Merging of sample centrifuge reports in done with krona. See the section on Parameters that can be set.
Requires¶
fastq files, either paired end or single:
sample_data[<sample>]["fastq.F"]
sample_data[<sample>]["fastq.R"]
sample_data[<sample>]["fastq.S"]
Output¶
Puts the
centrifuge
output files in:self.sample_data[<sample>]["raw_classification"]
self.sample_data[<sample>]["classification"]
self.sample_data[<sample>]["classification_report"]
If
ktImportTaxonomy_path
parameter was passed, puts the krona reports inself.sample_data["project_data"]["krona"]

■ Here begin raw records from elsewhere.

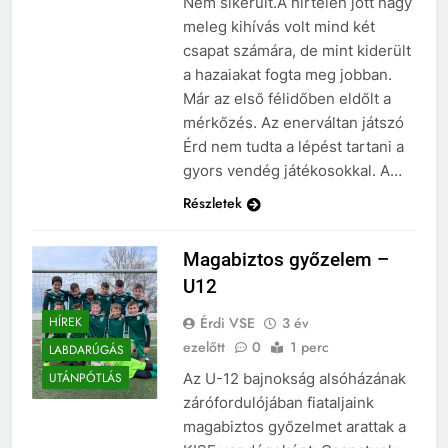
Nem sikerült.A hirtelen jött nagy
meleg kihívás volt mind két
csapat számára, de mint kiderült
a hazaiakat fogta meg jobban.
Már az első félidőben eldőlt a
mérkőzés. Az enerváltan játszó
Érd nem tudta a lépést tartani a
gyors vendég játékosokkal. A…
Részletek
Magabiztos győzelem –
U12
Érdi VSE
3 év
HÍREK
ezelőtt
0
1 perc
LABDARÚGÁS
Az U-12 bajnokság alsóházának
UTÁNPÓTLÁS
zárófordulójában fiataljaink
magabiztos győzelmet arattak a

Parameters that can be set¶
Parameter | Values | Comments |
---|---|---|
ktImportTaxonomy_path | Path to ktImportTaxonomy. You can additional ktImportTaxonomy parameters at the end of the path. If not passed, the krona report will not be built. |
Lines for parameter file¶
Centrifuge:
module: centrifuge
base: trim1
script_path: {Vars.paths.centrifuge}
qsub_params:
-pe: shared 20
ktImportTaxonomy_path: /path/to/ktImportTaxonomy -u http://krona.sourceforge.net
redirects:
--db: /path/to/centrifuge_db
--preload:
--quick:
--threads: 20
References¶
Kim, D., Song, L., Breitwieser, F. P., & Salzberg, S. L. (2016). Centrifuge: rapid and sensitive classification of metagenomic sequences. Genome research, 26(12), 1721-1729.